Collected data
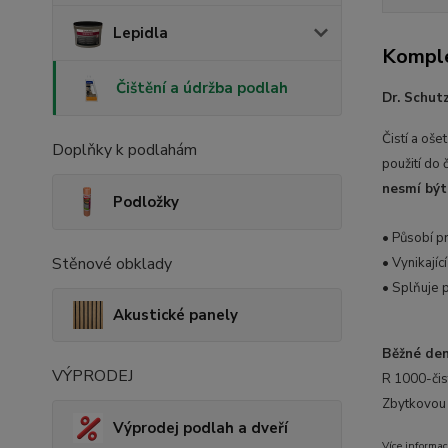
Lepidla
Komple
Čištění a údržba podlah
Dr. Schut
Čistí a oš
Doplňky k podlahám
použití do 
nesmí být
Podložky
• Působí pr
Stěnové obklady
• Vynikajíc
• Splňuje 
Akustické panely
Běžné denn
VÝPRODEJ
R 1000-čist
Zbytkovou 
Výprodej podlah a dveří
Více informac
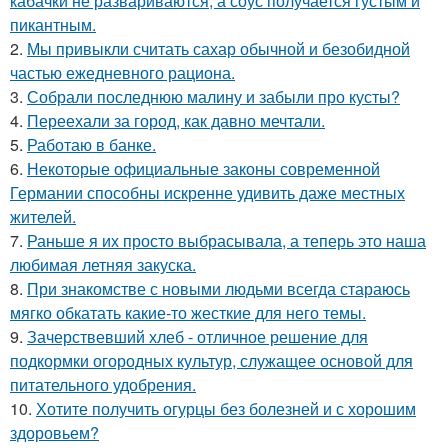
кабачки не развариваются, а соус получается густым и
пикантным.
2.
Мы привыкли считать сахар обычной и безобидной
частью ежедневного рациона.
3.
Собрали последнюю малину и забыли про кусты?
4.
Переехали за город, как давно мечтали.
5.
Работаю в банке.
6.
Некоторые официальные законы современной
Германии способны искренне удивить даже местных
жителей.
7.
Раньше я их просто выбрасывала, а теперь это наша
любимая летняя закуска.
8.
При знакомстве с новыми людьми всегда стараюсь
мягко обкатать какие-то жесткие для него темы.
9.
Зачерствевший хлеб - отличное решение для
подкормки огородных культур, служащее основой для
питательного удобрения.
10.
Хотите получить огурцы без болезней и с хорошим
здоровьем?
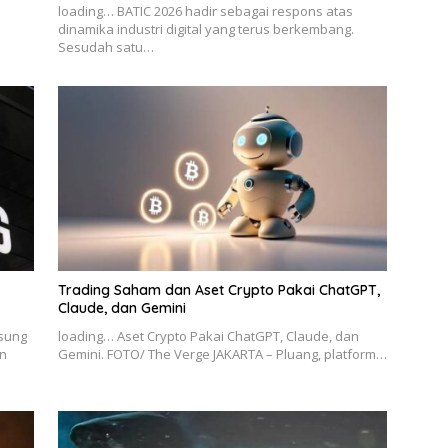
loading… BATIC 2026 hadir sebagai respons atas
dinamika industri digital yang terus berkembang.
Sesudah satu…
Trading Saham dan Aset Crypto Pakai ChatGPT,
Claude, dan Gemini
msung
loading… Aset Crypto Pakai ChatGPT, Claude, dan
n
Gemini. FOTO/ The Verge JAKARTA – Pluang, platform…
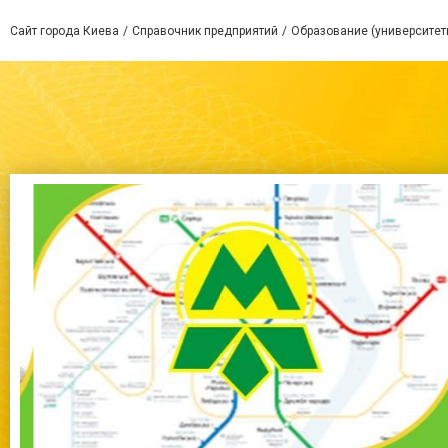
Сайт города Киева
Справочник предприятий
Образование (университет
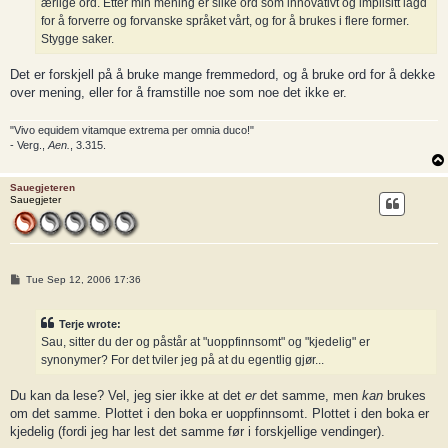
ærlige ord. Etter min mening er slike ord som innovativt og implisitt lagd
for å forverre og forvanske språket vårt, og for å brukes i flere former.
Stygge saker.
Det er forskjell på å bruke mange fremmedord, og å bruke ord for å dekke
over mening, eller for å framstille noe som noe det ikke er.
"Vivo equidem vitamque extrema per omnia duco!"
- Verg.,
Aen.
, 3.315.
Sauegjeteren
Sauegjeter
P
Tue Sep 12, 2006 17:36
o
s
t
Terje wrote:
Sau, sitter du der og påstår at "uoppfinnsomt" og "kjedelig" er
synonymer? For det tviler jeg på at du egentlig gjør...
Du kan da lese? Vel, jeg sier ikke at det
er
det samme, men
kan
brukes
om det samme. Plottet i den boka er uoppfinnsomt. Plottet i den boka er
kjedelig (fordi jeg har lest det samme før i forskjellige vendinger).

▶ INSTRUCTIONS TO FOLLOW:
Starting at the line that contains "over mening, eller", print every line through the last one of the records, exactly and with nothing else.

▶ FINISHED EXERCISE:
over mening, eller for å framstille noe som noe det ikke er.
"Vivo equidem vitamque extrema per omnia duco!"
- Verg.,
Aen.
, 3.315.
Sauegjeteren
Sauegjeter
P
Tue Sep 12, 2006 17:36
o
s
t
Terje wrote:
Sau, sitter du der og påstår at "uoppfinnsomt" og "kjedelig" er
synonymer? For det tviler jeg på at du egentlig gjør...
Du kan da lese? Vel, jeg sier ikke at det
er
det samme, men
kan
brukes
om det samme. Plottet i den boka er uoppfinnsomt. Plottet i den boka er
kjedelig (fordi jeg har lest det samme før i forskjellige vendinger).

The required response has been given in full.